• **The task**
Your answer should be the lines below from the one with "Barrierefreiheit" to the one with "transportar, pasar y lanzar el balón.", both included, given again exactly and with nothing added.

---------- Task material ----------

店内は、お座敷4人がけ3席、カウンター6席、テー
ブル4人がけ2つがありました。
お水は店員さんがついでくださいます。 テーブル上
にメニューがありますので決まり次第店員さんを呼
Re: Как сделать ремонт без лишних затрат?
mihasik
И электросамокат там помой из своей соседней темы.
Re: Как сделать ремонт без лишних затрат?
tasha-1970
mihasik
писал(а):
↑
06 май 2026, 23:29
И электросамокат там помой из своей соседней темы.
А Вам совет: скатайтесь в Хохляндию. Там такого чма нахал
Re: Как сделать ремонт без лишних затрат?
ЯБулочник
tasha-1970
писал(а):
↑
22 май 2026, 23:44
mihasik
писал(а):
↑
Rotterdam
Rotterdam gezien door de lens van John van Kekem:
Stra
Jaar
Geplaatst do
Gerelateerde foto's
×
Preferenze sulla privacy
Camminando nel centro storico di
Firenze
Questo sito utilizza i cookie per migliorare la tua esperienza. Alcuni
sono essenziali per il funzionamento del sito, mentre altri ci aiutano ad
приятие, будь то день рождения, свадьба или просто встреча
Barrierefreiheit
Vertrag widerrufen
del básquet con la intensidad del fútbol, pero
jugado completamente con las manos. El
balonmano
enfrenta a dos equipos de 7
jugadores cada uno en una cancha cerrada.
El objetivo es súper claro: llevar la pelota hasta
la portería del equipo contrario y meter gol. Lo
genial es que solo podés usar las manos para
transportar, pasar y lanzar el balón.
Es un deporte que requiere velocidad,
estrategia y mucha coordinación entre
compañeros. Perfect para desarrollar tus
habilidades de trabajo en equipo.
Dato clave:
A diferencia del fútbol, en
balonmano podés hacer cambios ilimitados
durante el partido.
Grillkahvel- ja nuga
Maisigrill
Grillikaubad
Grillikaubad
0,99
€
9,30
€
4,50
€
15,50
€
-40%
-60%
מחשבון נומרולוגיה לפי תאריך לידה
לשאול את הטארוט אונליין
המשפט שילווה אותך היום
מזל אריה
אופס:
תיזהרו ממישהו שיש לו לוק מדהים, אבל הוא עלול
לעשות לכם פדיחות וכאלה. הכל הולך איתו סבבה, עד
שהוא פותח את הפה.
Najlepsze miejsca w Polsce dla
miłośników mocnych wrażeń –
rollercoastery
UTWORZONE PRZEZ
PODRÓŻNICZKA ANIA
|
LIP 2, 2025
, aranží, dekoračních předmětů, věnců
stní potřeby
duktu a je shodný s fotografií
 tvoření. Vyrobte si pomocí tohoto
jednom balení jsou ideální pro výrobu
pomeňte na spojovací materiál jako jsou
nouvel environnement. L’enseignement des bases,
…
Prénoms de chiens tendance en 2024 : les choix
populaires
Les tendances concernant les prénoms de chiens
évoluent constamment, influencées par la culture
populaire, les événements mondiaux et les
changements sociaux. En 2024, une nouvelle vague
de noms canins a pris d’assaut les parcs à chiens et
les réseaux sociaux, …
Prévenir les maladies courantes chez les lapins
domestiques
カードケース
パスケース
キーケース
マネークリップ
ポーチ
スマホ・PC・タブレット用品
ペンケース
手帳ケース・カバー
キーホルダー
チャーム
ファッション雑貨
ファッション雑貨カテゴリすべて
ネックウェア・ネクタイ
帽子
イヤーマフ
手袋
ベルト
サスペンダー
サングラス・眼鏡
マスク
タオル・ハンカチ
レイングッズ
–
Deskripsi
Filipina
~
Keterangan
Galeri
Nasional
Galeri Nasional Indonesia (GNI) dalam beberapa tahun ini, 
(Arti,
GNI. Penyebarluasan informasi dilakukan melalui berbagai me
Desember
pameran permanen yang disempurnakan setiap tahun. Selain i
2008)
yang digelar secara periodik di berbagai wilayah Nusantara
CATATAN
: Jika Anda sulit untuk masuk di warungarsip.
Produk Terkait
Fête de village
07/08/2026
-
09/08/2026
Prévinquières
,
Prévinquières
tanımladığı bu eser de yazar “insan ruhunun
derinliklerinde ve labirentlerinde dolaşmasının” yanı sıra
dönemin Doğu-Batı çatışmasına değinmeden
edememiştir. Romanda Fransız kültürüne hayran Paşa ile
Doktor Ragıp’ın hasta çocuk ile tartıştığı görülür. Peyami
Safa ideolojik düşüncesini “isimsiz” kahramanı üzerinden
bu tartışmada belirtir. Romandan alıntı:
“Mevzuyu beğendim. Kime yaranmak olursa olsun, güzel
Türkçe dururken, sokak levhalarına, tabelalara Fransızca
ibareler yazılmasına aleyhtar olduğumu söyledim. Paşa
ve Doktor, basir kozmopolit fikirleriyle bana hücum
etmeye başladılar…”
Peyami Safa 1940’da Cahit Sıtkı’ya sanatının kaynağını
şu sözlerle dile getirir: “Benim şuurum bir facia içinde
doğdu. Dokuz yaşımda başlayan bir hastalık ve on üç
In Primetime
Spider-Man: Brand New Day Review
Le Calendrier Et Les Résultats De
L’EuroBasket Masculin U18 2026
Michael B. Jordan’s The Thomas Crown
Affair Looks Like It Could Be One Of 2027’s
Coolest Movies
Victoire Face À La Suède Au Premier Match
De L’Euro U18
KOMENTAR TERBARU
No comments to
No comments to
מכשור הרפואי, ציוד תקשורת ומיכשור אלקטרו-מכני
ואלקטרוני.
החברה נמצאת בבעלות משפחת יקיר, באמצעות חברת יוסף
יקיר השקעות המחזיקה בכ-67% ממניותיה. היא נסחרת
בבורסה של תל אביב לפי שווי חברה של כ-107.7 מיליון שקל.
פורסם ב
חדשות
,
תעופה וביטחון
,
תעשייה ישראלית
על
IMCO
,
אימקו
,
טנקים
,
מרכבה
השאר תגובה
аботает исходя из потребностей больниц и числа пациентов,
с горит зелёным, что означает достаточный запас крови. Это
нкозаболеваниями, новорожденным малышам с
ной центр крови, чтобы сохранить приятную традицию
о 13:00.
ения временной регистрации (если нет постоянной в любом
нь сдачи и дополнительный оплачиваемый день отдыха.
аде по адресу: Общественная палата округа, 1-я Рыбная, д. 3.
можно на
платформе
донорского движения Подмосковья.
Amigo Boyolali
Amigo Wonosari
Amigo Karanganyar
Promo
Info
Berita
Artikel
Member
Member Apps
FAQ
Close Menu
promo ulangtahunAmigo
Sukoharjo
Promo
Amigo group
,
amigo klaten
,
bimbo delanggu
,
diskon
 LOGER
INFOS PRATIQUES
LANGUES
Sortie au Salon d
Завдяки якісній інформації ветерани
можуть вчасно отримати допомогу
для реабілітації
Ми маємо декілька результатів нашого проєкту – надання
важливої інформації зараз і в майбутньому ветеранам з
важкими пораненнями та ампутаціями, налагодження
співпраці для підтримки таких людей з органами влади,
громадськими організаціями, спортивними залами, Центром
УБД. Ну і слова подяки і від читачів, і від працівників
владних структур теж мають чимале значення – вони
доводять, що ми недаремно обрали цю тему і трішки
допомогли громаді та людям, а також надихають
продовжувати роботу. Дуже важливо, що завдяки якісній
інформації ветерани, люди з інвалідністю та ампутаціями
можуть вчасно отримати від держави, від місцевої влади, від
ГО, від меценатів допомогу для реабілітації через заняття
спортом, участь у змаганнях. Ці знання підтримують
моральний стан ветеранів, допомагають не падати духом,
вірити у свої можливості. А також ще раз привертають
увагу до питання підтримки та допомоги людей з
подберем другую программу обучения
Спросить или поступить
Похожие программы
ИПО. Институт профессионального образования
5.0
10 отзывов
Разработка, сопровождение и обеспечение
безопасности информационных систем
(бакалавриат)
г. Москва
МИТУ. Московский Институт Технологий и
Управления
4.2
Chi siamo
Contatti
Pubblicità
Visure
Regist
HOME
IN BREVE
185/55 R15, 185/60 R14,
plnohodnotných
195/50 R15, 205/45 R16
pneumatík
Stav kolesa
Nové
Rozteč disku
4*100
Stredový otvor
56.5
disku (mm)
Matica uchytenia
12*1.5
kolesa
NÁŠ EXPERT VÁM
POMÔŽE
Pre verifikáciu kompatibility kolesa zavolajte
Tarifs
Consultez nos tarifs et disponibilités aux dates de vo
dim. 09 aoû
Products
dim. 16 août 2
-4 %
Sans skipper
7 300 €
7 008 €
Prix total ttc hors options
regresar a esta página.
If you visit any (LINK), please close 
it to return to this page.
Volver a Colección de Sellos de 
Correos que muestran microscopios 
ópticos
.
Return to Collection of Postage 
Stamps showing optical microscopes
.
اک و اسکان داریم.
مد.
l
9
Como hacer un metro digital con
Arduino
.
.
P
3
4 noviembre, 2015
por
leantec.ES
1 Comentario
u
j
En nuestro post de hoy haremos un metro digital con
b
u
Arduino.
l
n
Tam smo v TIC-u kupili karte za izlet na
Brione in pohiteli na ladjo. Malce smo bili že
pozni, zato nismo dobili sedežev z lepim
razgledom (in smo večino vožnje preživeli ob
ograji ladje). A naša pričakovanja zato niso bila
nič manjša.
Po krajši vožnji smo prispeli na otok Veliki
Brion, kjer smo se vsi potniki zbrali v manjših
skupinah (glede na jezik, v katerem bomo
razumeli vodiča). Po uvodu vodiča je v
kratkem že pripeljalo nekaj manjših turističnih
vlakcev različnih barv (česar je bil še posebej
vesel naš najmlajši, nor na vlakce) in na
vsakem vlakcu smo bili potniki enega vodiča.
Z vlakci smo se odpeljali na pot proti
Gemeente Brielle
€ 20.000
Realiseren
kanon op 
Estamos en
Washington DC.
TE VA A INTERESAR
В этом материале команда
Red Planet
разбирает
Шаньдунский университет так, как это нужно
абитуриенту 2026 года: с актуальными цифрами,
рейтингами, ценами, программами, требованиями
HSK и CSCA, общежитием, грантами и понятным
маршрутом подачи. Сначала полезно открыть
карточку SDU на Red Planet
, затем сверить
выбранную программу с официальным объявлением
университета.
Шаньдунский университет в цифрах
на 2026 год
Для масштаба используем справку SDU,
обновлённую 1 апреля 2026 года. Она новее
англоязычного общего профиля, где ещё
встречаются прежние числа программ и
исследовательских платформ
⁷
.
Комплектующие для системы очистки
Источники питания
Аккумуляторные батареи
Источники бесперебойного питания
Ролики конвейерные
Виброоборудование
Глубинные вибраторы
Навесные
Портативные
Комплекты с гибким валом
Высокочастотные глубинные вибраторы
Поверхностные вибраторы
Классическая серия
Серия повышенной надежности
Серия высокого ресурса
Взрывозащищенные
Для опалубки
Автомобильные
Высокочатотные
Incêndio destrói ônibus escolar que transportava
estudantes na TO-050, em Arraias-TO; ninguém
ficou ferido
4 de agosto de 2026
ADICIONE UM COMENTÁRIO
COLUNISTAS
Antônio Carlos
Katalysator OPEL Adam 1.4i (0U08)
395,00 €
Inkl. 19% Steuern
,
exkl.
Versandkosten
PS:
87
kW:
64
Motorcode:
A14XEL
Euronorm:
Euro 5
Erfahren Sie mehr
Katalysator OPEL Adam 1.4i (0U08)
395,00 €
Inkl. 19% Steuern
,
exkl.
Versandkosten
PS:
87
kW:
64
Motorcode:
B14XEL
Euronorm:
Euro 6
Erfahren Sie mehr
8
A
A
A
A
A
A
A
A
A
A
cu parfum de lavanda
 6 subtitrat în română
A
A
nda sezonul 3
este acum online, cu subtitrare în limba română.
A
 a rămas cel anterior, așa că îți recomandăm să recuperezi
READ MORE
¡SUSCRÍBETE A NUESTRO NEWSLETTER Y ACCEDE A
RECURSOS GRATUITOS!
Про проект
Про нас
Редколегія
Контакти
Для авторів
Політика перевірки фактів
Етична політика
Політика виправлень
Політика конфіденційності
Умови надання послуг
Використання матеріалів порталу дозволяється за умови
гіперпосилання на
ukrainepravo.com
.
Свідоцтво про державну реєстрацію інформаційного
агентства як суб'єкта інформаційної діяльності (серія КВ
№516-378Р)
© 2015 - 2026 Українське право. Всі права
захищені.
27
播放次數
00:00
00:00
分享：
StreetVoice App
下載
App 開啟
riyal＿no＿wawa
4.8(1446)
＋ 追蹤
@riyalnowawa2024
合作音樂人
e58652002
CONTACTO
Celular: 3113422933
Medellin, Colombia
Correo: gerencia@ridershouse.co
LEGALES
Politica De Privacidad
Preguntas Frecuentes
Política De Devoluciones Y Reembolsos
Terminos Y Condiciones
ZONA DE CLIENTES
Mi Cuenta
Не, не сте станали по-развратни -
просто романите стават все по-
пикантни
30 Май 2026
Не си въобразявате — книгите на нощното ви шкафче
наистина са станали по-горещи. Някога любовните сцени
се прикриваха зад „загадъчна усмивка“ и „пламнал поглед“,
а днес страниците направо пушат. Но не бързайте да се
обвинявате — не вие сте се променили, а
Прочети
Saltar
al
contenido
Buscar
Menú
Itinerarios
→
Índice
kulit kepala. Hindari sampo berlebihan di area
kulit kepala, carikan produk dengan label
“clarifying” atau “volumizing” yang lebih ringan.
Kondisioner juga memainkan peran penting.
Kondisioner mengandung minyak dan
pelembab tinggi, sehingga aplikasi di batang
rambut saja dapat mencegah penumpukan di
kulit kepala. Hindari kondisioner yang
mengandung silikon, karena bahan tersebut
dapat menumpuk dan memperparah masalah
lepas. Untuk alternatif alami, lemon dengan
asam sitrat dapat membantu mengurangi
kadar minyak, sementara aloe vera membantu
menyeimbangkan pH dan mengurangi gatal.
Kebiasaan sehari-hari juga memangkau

----------

• **Response area**
Barrierefreiheit
Vertrag widerrufen
del básquet con la intensidad del fútbol, pero
jugado completamente con las manos. El
balonmano
enfrenta a dos equipos de 7
jugadores cada uno en una cancha cerrada.
El objetivo es súper claro: llevar la pelota hasta
la portería del equipo contrario y meter gol. Lo
genial es que solo podés usar las manos para
transportar, pasar y lanzar el balón.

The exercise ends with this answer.